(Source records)
----

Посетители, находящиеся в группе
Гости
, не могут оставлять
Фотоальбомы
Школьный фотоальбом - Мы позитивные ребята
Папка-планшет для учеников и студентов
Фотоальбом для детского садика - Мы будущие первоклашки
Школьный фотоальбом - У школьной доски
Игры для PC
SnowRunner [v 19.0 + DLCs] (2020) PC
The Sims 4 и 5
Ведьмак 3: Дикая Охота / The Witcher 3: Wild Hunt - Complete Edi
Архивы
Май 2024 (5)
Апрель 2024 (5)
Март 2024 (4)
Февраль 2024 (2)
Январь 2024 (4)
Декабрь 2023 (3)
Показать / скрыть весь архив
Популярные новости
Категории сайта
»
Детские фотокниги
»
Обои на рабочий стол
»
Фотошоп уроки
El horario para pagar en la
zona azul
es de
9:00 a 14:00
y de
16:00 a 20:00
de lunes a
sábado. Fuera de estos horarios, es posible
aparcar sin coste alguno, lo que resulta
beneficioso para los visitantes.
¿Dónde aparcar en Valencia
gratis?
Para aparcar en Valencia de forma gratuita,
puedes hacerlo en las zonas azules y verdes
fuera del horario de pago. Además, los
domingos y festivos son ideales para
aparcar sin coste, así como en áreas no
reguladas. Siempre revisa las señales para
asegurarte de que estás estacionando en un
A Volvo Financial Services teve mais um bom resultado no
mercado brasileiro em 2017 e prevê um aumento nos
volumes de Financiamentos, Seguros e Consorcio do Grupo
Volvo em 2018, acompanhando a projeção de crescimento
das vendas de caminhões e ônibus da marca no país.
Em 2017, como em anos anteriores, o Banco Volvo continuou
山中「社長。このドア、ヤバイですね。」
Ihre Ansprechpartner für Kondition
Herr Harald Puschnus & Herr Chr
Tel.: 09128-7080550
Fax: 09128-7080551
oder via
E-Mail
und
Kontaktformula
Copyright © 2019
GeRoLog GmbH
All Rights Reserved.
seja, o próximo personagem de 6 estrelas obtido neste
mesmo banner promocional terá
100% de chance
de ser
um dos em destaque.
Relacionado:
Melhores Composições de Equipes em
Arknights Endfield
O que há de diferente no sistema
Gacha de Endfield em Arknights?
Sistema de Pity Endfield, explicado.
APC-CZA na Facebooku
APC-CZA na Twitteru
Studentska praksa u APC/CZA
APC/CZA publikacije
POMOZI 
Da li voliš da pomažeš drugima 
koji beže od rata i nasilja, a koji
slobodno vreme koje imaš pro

----

> _Task details_
Write the entries out again verbatim, every one of them.

> _Answer to this problem_
Посетители, находящиеся в группе
Гости
, не могут оставлять
Фотоальбомы
Школьный фотоальбом - Мы позитивные ребята
Папка-планшет для учеников и студентов
Фотоальбом для детского садика - Мы будущие первоклашки
Школьный фотоальбом - У школьной доски
Игры для PC
SnowRunner [v 19.0 + DLCs] (2020) PC
The Sims 4 и 5
Ведьмак 3: Дикая Охота / The Witcher 3: Wild Hunt - Complete Edi
Архивы
Май 2024 (5)
Апрель 2024 (5)
Март 2024 (4)
Февраль 2024 (2)
Январь 2024 (4)
Декабрь 2023 (3)
Показать / скрыть весь архив
Популярные новости
Категории сайта
»
Детские фотокниги
»
Обои на рабочий стол
»
Фотошоп уроки
El horario para pagar en la
zona azul
es de
9:00 a 14:00
y de
16:00 a 20:00
de lunes a
sábado. Fuera de estos horarios, es posible
aparcar sin coste alguno, lo que resulta
beneficioso para los visitantes.
¿Dónde aparcar en Valencia
gratis?
Para aparcar en Valencia de forma gratuita,
puedes hacerlo en las zonas azules y verdes
fuera del horario de pago. Además, los
domingos y festivos son ideales para
aparcar sin coste, así como en áreas no
reguladas. Siempre revisa las señales para
asegurarte de que estás estacionando en un
A Volvo Financial Services teve mais um bom resultado no
mercado brasileiro em 2017 e prevê um aumento nos
volumes de Financiamentos, Seguros e Consorcio do Grupo
Volvo em 2018, acompanhando a projeção de crescimento
das vendas de caminhões e ônibus da marca no país.
Em 2017, como em anos anteriores, o Banco Volvo continuou
山中「社長。このドア、ヤバイですね。」
Ihre Ansprechpartner für Kondition
Herr Harald Puschnus & Herr Chr
Tel.: 09128-7080550
Fax: 09128-7080551
oder via
E-Mail
und
Kontaktformula
Copyright © 2019
GeRoLog GmbH
All Rights Reserved.
seja, o próximo personagem de 6 estrelas obtido neste
mesmo banner promocional terá
100% de chance
de ser
um dos em destaque.
Relacionado:
Melhores Composições de Equipes em
Arknights Endfield
O que há de diferente no sistema
Gacha de Endfield em Arknights?
Sistema de Pity Endfield, explicado.
APC-CZA na Facebooku
APC-CZA na Twitteru
Studentska praksa u APC/CZA
APC/CZA publikacije
POMOZI 
Da li voliš da pomažeš drugima 
koji beže od rata i nasilja, a koji
slobodno vreme koje imaš pro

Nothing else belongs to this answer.